Laura Prather has seen the stage production of “Kinky Boots” more than 225 times — always from more than 100 feet away.
“I’m up in the spotlight booth as high as you can be in the nosebleed seats,” said the 2002 O’Fallon Township High School grad. “I am one of the electricians who helps set up all the lights in the show.
“My primary focus is to run a follow spot. I work with two local electricians. I tell them which main characters they will be following. ... You do get comfortable. You know exactly where an actor is going to move. If they change it up, that keeps it fresh. When someone new goes in as an understudy, it’s fun seeing how they take over the role.”

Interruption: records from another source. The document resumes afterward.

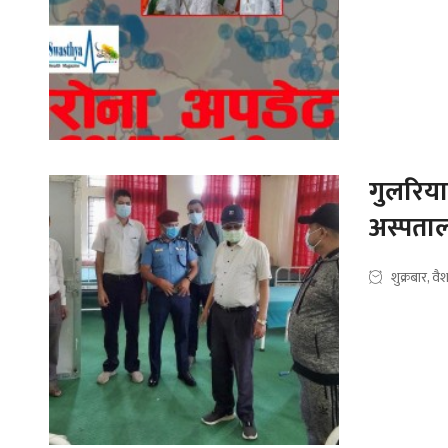
गुलरिय
अस्पताल
शुक्रबार, 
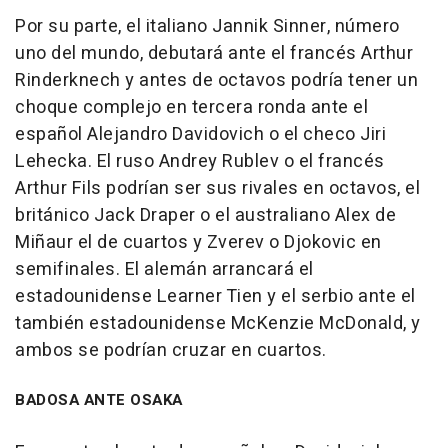
Por su parte, el italiano Jannik Sinner, número
uno del mundo, debutará ante el francés Arthur
Rinderknech y antes de octavos podría tener un
choque complejo en tercera ronda ante el
español Alejandro Davidovich o el checo Jiri
Lehecka. El ruso Andrey Rublev o el francés
Arthur Fils podrían ser sus rivales en octavos, el
británico Jack Draper o el australiano Alex de
Miñaur el de cuartos y Zverev o Djokovic en
semifinales. El alemán arrancará el
estadounidense Learner Tien y el serbio ante el
también estadounidense McKenzie McDonald, y
ambos se podrían cruzar en cuartos.
BADOSA ANTE OSAKA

She was in Dallas the day we talked to her, but is coming home when “Kinky Boots,” plays The Fox March 24 to April 5. The Tony-winning Best Musical is the story of Charlie Price, who inherits his father’s shoe factory. Looking to save the family business, Charlie turns to a fashionable friend, cabaret star Lola, who gives him an outrageous idea. Soon, the unlikely duo creates the most sensational footwear that’s ever rocked the runways of Milan, giving the factory and its hardworking family a sparkling new future.
“I like this production. It’s high energy and a lot of fun,” said Laura, 30. “What is the message? Be who you are and accept others for who they want to be. Music is a lot of fun, too. It’s written by Cindy Lauper. I am actually loving doing this.”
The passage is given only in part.